Only the text belongs in the copy: retype each record exactly as it appears.

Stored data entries

§

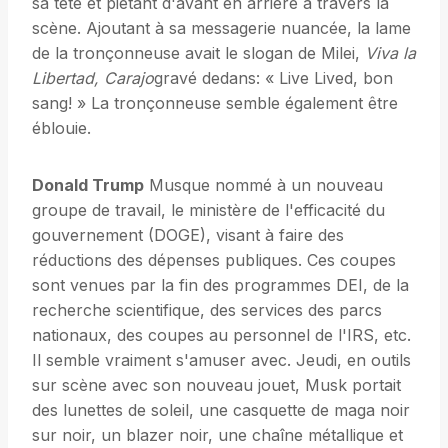
sa tête et piétant d'avant en arrière à travers la
scène. Ajoutant à sa messagerie nuancée, la lame
de la tronçonneuse avait le slogan de Milei,
Viva la
Libertad, Carajo
gravé dedans: « Live Lived, bon
sang! » La tronçonneuse semble également être
éblouie.
Donald Trump
Musque nommé à un nouveau
groupe de travail, le ministère de l'efficacité du
gouvernement (DOGE), visant à faire des
réductions des dépenses publiques. Ces coupes
sont venues par la fin des programmes DEI, de la
recherche scientifique, des services des parcs
nationaux, des coupes au personnel de l'IRS, etc.
Il semble vraiment s'amuser avec. Jeudi, en outils
sur scène avec son nouveau jouet, Musk portait
des lunettes de soleil, une casquette de maga noir
sur noir, un blazer noir, une chaîne métallique et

§

Answer for the task:
sa tête et piétant d'avant en arrière à travers la
scène. Ajoutant à sa messagerie nuancée, la lame
de la tronçonneuse avait le slogan de Milei,
Viva la
Libertad, Carajo
gravé dedans: « Live Lived, bon
sang! » La tronçonneuse semble également être
éblouie.
Donald Trump
Musque nommé à un nouveau
groupe de travail, le ministère de l'efficacité du
gouvernement (DOGE), visant à faire des
réductions des dépenses publiques. Ces coupes
sont venues par la fin des programmes DEI, de la
recherche scientifique, des services des parcs
nationaux, des coupes au personnel de l'IRS, etc.
Il semble vraiment s'amuser avec. Jeudi, en outils
sur scène avec son nouveau jouet, Musk portait
des lunettes de soleil, une casquette de maga noir
sur noir, un blazer noir, une chaîne métallique et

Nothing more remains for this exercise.